WORK REQUEST:
Could you repeat all of the entries below, character for character?

EXTRACTED RECORDS:
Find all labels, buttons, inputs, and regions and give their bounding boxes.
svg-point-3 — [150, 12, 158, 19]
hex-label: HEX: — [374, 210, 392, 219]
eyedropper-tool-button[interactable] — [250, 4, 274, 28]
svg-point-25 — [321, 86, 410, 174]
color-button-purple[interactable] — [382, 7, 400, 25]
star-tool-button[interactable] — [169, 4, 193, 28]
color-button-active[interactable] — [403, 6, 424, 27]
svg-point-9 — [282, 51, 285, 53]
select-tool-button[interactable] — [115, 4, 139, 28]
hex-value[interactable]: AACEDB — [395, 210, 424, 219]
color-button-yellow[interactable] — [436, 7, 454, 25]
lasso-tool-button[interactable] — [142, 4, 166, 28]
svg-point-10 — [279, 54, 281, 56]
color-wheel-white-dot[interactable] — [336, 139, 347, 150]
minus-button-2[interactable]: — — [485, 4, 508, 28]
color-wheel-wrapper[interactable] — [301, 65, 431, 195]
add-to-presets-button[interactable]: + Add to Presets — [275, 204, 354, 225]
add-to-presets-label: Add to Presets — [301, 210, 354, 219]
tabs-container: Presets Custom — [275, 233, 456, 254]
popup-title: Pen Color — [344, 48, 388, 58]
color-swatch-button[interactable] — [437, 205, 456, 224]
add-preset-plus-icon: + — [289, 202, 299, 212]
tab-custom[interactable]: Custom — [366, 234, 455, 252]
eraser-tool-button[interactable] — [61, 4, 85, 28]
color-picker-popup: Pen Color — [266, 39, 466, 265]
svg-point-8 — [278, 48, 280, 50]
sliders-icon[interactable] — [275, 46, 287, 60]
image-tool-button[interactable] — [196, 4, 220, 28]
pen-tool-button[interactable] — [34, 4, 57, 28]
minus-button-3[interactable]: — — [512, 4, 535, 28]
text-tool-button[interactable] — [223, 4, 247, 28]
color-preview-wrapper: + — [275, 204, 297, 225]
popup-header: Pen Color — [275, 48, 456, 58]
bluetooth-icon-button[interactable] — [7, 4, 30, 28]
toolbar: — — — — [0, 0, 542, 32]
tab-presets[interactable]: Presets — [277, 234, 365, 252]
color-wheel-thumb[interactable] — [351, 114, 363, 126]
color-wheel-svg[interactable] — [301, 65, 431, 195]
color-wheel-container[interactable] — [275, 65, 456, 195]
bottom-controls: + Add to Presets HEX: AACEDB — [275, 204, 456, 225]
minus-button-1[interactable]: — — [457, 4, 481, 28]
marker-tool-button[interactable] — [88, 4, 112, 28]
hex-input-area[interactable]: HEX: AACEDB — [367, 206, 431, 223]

TASK SOLUTION:
Find all labels, buttons, inputs, and regions and give their bounding boxes.
svg-point-3 — [150, 12, 158, 19]
hex-label: HEX: — [374, 210, 392, 219]
eyedropper-tool-button[interactable] — [250, 4, 274, 28]
svg-point-25 — [321, 86, 410, 174]
color-button-purple[interactable] — [382, 7, 400, 25]
star-tool-button[interactable] — [169, 4, 193, 28]
color-button-active[interactable] — [403, 6, 424, 27]
svg-point-9 — [282, 51, 285, 53]
select-tool-button[interactable] — [115, 4, 139, 28]
hex-value[interactable]: AACEDB — [395, 210, 424, 219]
color-button-yellow[interactable] — [436, 7, 454, 25]
lasso-tool-button[interactable] — [142, 4, 166, 28]
svg-point-10 — [279, 54, 281, 56]
color-wheel-white-dot[interactable] — [336, 139, 347, 150]
minus-button-2[interactable]: — — [485, 4, 508, 28]
color-wheel-wrapper[interactable] — [301, 65, 431, 195]
add-to-presets-button[interactable]: + Add to Presets — [275, 204, 354, 225]
add-to-presets-label: Add to Presets — [301, 210, 354, 219]
tabs-container: Presets Custom — [275, 233, 456, 254]
popup-title: Pen Color — [344, 48, 388, 58]
color-swatch-button[interactable] — [437, 205, 456, 224]
add-preset-plus-icon: + — [289, 202, 299, 212]
tab-custom[interactable]: Custom — [366, 234, 455, 252]
eraser-tool-button[interactable] — [61, 4, 85, 28]
color-picker-popup: Pen Color — [266, 39, 466, 265]
svg-point-8 — [278, 48, 280, 50]
sliders-icon[interactable] — [275, 46, 287, 60]
image-tool-button[interactable] — [196, 4, 220, 28]
pen-tool-button[interactable] — [34, 4, 57, 28]
minus-button-3[interactable]: — — [512, 4, 535, 28]
text-tool-button[interactable] — [223, 4, 247, 28]
color-preview-wrapper: + — [275, 204, 297, 225]
popup-header: Pen Color — [275, 48, 456, 58]
bluetooth-icon-button[interactable] — [7, 4, 30, 28]
toolbar: — — — — [0, 0, 542, 32]
tab-presets[interactable]: Presets — [277, 234, 365, 252]
color-wheel-thumb[interactable] — [351, 114, 363, 126]
color-wheel-svg[interactable] — [301, 65, 431, 195]
color-wheel-container[interactable] — [275, 65, 456, 195]
bottom-controls: + Add to Presets HEX: AACEDB — [275, 204, 456, 225]
minus-button-1[interactable]: — — [457, 4, 481, 28]
marker-tool-button[interactable] — [88, 4, 112, 28]
hex-input-area[interactable]: HEX: AACEDB — [367, 206, 431, 223]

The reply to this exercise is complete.